(Stored data entries)
....

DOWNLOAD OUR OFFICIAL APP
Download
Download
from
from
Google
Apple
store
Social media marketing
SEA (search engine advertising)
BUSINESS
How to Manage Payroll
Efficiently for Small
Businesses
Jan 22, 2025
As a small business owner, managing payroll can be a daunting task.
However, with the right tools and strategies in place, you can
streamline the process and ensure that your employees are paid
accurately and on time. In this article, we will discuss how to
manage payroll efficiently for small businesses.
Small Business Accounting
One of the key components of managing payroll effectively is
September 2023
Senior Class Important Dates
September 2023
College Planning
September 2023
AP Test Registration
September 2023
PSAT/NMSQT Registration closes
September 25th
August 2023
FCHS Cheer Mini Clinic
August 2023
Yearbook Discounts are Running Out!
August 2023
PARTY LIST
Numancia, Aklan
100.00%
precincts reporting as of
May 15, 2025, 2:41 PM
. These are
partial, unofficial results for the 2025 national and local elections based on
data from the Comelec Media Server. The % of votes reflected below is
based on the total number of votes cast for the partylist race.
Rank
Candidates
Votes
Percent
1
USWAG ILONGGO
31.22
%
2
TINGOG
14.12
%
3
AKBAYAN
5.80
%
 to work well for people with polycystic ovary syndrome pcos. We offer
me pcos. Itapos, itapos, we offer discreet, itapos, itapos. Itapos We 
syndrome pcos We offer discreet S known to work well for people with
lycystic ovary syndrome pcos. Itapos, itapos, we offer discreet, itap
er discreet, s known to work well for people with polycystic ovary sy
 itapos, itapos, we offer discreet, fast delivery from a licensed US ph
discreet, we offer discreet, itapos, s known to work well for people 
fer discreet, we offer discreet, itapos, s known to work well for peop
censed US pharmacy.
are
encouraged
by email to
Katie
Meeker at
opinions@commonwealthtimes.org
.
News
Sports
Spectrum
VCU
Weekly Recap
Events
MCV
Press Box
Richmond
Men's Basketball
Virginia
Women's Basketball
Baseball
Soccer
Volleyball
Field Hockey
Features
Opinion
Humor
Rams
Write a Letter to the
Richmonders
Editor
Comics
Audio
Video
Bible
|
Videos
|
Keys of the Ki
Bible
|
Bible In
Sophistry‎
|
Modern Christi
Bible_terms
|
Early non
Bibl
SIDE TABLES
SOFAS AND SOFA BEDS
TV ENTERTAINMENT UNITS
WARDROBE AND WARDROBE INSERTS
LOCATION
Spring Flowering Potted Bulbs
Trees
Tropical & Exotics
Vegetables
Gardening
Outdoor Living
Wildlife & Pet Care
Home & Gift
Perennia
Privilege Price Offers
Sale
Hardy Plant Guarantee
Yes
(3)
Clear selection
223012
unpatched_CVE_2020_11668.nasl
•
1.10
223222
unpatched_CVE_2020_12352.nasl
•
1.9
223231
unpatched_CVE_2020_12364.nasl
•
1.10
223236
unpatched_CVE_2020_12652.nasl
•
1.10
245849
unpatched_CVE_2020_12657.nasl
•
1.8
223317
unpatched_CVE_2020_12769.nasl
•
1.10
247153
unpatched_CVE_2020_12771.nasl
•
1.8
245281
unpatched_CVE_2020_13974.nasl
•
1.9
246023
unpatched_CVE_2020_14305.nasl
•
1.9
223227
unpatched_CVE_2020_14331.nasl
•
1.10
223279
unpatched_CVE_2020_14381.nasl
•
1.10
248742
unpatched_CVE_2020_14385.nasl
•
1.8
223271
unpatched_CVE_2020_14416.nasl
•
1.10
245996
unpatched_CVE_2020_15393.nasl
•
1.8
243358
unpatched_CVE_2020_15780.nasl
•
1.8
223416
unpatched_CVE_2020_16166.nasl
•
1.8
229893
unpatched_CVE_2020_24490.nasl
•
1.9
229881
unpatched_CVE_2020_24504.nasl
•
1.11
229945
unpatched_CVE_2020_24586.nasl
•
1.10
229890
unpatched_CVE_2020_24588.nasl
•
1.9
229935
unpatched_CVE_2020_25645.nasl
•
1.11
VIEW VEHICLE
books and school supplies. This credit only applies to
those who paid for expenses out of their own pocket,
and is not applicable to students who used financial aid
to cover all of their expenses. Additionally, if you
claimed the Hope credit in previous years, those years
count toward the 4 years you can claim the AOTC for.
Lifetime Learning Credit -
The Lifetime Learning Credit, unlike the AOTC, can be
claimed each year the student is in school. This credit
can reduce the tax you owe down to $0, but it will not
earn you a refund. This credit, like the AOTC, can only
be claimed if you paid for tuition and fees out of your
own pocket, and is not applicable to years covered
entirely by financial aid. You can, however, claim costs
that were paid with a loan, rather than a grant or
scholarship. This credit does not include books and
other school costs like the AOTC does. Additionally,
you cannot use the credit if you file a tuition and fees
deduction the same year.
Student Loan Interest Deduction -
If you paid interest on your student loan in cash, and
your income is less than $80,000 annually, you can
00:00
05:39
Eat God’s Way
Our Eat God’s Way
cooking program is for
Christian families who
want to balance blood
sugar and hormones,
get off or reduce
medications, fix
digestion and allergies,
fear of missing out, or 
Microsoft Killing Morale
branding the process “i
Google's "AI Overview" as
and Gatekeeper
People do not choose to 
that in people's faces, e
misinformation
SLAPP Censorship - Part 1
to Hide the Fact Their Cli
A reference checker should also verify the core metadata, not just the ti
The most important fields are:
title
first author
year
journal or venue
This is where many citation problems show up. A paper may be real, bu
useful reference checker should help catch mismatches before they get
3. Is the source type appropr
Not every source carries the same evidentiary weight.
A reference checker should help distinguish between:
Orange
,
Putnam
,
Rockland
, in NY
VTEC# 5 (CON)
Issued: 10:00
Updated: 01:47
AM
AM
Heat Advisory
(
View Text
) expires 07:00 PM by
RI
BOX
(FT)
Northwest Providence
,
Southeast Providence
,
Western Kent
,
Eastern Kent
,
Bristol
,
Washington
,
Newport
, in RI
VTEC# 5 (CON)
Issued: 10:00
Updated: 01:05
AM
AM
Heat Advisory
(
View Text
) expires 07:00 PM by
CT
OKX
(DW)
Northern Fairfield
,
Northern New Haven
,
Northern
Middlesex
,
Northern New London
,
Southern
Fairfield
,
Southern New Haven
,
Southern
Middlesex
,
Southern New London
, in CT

....

- BRIEF:
The reply should consist solely of the lines above from the one that has "unpatched_CVE_2020_14305.nasl" through the one that has "If you paid interest", reproduced exactly.

- RESPONSE:
unpatched_CVE_2020_14305.nasl
•
1.9
223227
unpatched_CVE_2020_14331.nasl
•
1.10
223279
unpatched_CVE_2020_14381.nasl
•
1.10
248742
unpatched_CVE_2020_14385.nasl
•
1.8
223271
unpatched_CVE_2020_14416.nasl
•
1.10
245996
unpatched_CVE_2020_15393.nasl
•
1.8
243358
unpatched_CVE_2020_15780.nasl
•
1.8
223416
unpatched_CVE_2020_16166.nasl
•
1.8
229893
unpatched_CVE_2020_24490.nasl
•
1.9
229881
unpatched_CVE_2020_24504.nasl
•
1.11
229945
unpatched_CVE_2020_24586.nasl
•
1.10
229890
unpatched_CVE_2020_24588.nasl
•
1.9
229935
unpatched_CVE_2020_25645.nasl
•
1.11
VIEW VEHICLE
books and school supplies. This credit only applies to
those who paid for expenses out of their own pocket,
and is not applicable to students who used financial aid
to cover all of their expenses. Additionally, if you
claimed the Hope credit in previous years, those years
count toward the 4 years you can claim the AOTC for.
Lifetime Learning Credit -
The Lifetime Learning Credit, unlike the AOTC, can be
claimed each year the student is in school. This credit
can reduce the tax you owe down to $0, but it will not
earn you a refund. This credit, like the AOTC, can only
be claimed if you paid for tuition and fees out of your
own pocket, and is not applicable to years covered
entirely by financial aid. You can, however, claim costs
that were paid with a loan, rather than a grant or
scholarship. This credit does not include books and
other school costs like the AOTC does. Additionally,
you cannot use the credit if you file a tuition and fees
deduction the same year.
Student Loan Interest Deduction -
If you paid interest on your student loan in cash, and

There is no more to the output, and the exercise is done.